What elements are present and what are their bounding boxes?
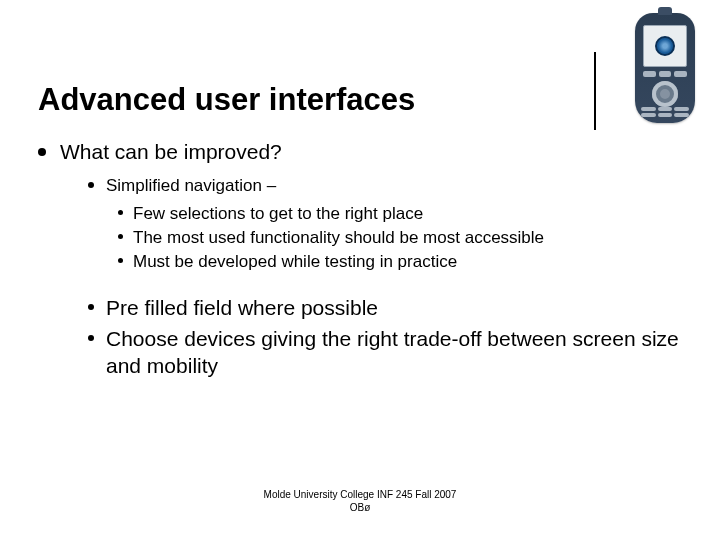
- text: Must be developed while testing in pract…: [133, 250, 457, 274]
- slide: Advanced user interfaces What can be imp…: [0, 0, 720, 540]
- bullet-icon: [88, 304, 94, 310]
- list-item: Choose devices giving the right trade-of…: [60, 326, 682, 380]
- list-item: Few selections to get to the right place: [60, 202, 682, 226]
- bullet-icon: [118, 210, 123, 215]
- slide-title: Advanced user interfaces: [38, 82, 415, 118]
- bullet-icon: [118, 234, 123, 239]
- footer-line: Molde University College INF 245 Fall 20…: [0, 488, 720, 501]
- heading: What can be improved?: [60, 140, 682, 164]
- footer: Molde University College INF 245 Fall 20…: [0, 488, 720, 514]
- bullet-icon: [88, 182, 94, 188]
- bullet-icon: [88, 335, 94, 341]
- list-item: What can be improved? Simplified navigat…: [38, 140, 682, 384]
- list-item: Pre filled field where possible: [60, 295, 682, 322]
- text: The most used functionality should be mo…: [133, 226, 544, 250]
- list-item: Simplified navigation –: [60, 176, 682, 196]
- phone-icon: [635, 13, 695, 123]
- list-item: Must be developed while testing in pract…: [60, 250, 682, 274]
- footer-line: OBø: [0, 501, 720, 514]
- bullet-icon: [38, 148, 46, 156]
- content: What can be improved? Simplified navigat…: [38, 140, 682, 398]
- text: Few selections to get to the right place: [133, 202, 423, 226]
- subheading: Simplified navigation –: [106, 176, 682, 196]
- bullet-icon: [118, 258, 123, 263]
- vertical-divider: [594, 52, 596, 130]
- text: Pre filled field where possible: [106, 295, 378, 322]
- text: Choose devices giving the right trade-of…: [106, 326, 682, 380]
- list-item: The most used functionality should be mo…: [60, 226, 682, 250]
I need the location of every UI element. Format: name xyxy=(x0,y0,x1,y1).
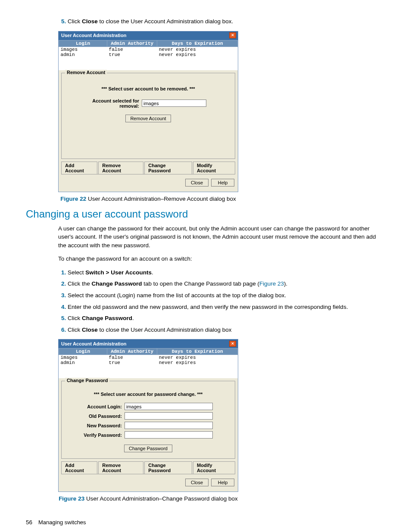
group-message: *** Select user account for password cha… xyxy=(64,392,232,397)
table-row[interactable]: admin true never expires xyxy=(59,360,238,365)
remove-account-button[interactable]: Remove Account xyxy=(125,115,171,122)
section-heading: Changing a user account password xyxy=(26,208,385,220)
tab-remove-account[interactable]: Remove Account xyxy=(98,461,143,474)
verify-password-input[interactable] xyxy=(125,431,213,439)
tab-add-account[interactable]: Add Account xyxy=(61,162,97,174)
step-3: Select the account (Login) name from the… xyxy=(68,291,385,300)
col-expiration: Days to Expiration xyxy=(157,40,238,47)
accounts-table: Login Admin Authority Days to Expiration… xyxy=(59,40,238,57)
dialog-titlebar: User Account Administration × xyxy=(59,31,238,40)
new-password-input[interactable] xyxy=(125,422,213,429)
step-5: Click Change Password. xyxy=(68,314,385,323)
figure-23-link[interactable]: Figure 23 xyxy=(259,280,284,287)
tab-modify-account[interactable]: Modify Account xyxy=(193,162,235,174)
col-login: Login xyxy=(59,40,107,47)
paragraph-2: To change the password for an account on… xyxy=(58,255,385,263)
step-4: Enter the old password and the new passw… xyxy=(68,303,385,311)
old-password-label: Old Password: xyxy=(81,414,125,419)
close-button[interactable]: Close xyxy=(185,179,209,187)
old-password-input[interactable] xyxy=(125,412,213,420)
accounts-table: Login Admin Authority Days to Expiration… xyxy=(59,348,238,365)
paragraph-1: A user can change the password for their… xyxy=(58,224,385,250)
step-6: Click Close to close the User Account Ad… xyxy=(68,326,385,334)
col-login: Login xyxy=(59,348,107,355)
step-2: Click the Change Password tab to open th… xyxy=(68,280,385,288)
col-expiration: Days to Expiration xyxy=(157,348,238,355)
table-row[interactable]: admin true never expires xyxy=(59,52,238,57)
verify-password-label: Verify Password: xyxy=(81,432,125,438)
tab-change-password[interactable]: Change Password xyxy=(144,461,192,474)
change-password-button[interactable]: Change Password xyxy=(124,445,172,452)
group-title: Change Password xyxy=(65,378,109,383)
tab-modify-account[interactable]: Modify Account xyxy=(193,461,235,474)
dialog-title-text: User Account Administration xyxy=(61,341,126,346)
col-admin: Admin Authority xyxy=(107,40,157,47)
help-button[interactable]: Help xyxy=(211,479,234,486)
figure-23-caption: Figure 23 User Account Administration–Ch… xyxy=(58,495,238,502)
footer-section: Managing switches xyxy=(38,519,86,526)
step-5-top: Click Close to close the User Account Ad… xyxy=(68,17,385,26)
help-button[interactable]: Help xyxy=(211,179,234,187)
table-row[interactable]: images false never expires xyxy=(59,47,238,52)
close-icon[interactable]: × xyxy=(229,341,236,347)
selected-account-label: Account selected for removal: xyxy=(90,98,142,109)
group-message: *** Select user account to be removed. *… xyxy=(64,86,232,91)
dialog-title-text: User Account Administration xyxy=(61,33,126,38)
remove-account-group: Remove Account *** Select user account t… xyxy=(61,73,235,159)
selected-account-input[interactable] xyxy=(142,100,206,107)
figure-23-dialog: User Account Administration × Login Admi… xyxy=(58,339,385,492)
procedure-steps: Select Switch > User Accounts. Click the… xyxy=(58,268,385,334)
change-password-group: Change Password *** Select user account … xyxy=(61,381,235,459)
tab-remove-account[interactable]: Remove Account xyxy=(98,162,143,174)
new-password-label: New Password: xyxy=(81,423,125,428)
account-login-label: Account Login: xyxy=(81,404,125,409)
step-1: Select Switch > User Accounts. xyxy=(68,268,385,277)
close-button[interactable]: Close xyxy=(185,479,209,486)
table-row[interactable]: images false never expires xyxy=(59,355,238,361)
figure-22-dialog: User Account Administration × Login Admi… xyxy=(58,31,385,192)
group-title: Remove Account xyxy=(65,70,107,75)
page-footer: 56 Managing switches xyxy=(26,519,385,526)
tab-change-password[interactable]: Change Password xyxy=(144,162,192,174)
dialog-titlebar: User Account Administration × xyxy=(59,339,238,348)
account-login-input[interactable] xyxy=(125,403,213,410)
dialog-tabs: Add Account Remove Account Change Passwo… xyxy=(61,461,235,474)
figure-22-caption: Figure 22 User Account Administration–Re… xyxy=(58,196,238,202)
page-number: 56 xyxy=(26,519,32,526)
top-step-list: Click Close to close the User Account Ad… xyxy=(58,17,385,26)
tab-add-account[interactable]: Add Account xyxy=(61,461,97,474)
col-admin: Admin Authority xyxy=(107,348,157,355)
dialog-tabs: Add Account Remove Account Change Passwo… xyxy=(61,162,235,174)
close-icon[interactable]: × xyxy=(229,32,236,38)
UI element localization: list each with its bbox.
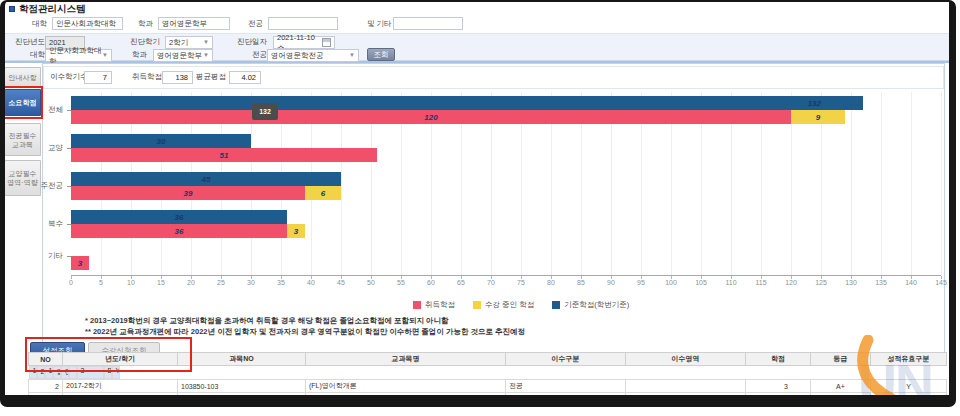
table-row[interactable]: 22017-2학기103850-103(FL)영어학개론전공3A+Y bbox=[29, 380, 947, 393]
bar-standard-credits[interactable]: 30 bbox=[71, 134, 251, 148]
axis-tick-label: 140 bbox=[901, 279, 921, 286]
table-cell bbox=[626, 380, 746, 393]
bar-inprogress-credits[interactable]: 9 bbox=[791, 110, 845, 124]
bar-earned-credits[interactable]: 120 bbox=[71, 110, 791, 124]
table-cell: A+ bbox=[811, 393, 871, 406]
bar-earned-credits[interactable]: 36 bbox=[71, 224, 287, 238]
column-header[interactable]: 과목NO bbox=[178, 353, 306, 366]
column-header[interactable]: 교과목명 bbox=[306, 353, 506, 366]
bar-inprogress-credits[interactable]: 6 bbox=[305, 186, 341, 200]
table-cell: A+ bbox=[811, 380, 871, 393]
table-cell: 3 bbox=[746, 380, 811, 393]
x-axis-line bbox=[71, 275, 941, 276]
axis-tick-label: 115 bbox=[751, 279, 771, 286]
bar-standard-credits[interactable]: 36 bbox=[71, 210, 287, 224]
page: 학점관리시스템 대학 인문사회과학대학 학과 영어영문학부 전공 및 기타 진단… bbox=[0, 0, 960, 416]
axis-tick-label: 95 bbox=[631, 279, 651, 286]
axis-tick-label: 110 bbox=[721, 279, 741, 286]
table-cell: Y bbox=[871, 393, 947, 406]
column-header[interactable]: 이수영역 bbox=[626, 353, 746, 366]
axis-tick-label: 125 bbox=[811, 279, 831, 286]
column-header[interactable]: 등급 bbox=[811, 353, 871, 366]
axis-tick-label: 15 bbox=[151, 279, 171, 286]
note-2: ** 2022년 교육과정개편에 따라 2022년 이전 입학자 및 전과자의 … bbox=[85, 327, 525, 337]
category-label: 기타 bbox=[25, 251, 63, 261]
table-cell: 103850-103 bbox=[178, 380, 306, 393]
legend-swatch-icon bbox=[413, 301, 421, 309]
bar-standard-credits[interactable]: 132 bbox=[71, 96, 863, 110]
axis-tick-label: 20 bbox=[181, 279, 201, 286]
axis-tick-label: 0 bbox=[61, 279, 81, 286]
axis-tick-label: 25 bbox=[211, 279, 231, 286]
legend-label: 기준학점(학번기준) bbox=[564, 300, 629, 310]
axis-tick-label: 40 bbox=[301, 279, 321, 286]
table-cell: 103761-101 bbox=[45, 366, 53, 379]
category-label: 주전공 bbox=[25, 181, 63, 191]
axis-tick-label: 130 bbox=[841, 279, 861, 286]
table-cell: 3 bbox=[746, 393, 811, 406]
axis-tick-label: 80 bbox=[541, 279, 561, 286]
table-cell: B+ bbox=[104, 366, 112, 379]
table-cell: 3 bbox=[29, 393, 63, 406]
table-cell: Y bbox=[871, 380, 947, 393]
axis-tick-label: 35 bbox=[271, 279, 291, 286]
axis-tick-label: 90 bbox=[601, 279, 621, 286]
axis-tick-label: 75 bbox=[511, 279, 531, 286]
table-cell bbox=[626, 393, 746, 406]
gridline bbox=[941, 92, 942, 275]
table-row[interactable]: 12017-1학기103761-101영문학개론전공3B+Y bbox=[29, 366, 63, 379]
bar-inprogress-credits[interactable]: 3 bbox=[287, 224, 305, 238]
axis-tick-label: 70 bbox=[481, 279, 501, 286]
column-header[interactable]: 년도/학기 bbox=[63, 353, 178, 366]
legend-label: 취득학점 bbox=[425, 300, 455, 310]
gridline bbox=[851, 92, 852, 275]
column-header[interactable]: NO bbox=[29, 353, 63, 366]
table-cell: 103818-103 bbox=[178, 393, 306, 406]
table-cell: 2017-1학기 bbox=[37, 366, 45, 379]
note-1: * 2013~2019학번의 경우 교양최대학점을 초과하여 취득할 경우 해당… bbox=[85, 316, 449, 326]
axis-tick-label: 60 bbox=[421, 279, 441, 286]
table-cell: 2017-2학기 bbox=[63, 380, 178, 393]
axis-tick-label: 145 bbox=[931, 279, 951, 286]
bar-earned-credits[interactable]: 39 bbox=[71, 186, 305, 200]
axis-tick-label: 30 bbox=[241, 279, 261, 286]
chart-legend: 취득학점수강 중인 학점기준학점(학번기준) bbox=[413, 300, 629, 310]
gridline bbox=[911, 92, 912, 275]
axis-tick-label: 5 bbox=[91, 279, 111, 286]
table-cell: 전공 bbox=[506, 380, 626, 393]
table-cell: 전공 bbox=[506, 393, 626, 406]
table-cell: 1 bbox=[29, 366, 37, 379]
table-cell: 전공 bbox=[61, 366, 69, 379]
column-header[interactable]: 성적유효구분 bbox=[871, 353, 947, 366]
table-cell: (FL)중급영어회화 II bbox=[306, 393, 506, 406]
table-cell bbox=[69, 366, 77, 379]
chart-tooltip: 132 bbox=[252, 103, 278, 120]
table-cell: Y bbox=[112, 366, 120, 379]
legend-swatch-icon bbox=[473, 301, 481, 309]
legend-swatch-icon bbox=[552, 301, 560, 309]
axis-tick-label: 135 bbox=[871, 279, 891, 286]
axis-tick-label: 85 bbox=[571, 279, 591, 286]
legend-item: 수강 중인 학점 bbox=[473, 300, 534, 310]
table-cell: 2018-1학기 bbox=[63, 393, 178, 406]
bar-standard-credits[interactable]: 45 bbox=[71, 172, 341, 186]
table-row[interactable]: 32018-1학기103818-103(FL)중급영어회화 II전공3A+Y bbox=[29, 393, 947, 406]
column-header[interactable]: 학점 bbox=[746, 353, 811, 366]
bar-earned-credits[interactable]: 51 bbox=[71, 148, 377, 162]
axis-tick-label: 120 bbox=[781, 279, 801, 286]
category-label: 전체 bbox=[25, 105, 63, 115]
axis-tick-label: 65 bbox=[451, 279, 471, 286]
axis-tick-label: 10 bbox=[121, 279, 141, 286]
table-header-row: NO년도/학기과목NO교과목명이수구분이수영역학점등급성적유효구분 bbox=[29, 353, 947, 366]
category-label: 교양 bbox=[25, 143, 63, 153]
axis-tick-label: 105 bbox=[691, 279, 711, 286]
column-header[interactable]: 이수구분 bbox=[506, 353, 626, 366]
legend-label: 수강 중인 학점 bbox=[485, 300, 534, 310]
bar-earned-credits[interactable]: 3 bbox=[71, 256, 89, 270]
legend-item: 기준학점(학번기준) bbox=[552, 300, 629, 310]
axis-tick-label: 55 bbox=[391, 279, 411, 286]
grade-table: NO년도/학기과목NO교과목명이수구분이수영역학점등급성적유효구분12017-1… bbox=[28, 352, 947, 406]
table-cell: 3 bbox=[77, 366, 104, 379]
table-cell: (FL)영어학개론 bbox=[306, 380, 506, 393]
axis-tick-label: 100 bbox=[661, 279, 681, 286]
----------
▸ **TASK REQUIREMENTS**
Your task is to return each line of the data above that contains the string "inprogress".

▸ **THE COMPLETED TASK**
bar-inprogress-credits[interactable]: 9 bbox=[791, 110, 845, 124]
bar-inprogress-credits[interactable]: 6 bbox=[305, 186, 341, 200]
bar-inprogress-credits[interactable]: 3 bbox=[287, 224, 305, 238]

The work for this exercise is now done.